The word strategy is used a lot (maybe even overused). Yet it is a word that is often misunderstood and misused in marketing circles.
Bernadette Jiwa, on her blog, The Story of Telling, explains strategy like this:
Suppose you were on a riverbank and the place you want to get to is on the other side. That is your destination or objective. There are no bridges or obvious places to cross. You need a plan to get from here to there. So, rather than walking further up the river to find a place to cross, you decide to cross the river at the spot where you are standing. Now you have a plan to get to the other side. This is your strategy. It doesn’t tell you how you’re going to cross over the river, it simply states your commitment to a plan to get to the other side.

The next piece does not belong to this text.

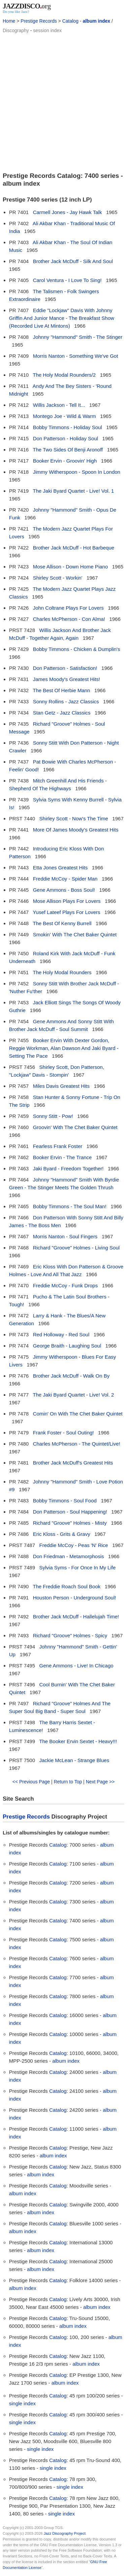  I want to click on Montego Joe - Wild & Warm, so click(64, 416).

Next, you decide that rather than using a boat or constructing a bridge, you are going to use a series of stepping stones to cross successfully to your destination. Decisions like how you will cross the river, by boat, bridge, or even the type of stepping stones you choose or how far apart they should be placed are tactical.

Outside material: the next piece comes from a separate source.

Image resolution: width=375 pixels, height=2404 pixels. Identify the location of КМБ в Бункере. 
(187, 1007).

When you break it down, the process looks like this:
Objective: The What
Strategy: The Way
Tactics: The How
River levels or conditions may change over time, which means you may have to adjust your tactics (the how), but the strategy (the way) remains the same, if and until you make the decision that the strategy (or the way you are crossing the river) needs to change to meet the objective (the what).
Good strategy is concise, actionable and designed to set a direction to get you to your (measurable) destination. Nothing more and nothing less.